● **HOW TO COMPLETE THIS TASK**:
Type out the complete listing below word for word, without its pictures.

[RECORD EXTRACTS — start]

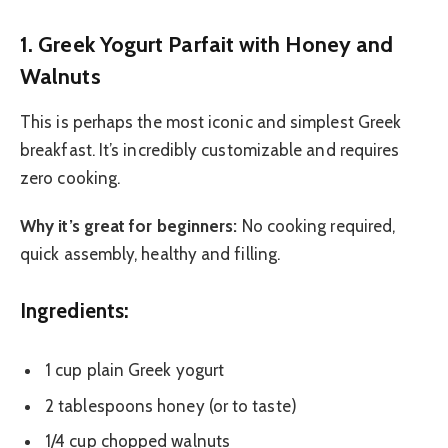
1. Greek Yogurt Parfait with Honey and
Walnuts
This is perhaps the most iconic and simplest Greek
breakfast. It’s incredibly customizable and requires
zero cooking.
Why it’s great for beginners:
No cooking required,
quick assembly, healthy and filling.
Ingredients:
1 cup plain Greek yogurt
2 tablespoons honey (or to taste)
1/4 cup chopped walnuts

[RECORD EXTRACTS — finish]

● **EXERCISE OUTPUT**:
1. Greek Yogurt Parfait with Honey and
Walnuts
This is perhaps the most iconic and simplest Greek
breakfast. It’s incredibly customizable and requires
zero cooking.
Why it’s great for beginners:
No cooking required,
quick assembly, healthy and filling.
Ingredients:
1 cup plain Greek yogurt
2 tablespoons honey (or to taste)
1/4 cup chopped walnuts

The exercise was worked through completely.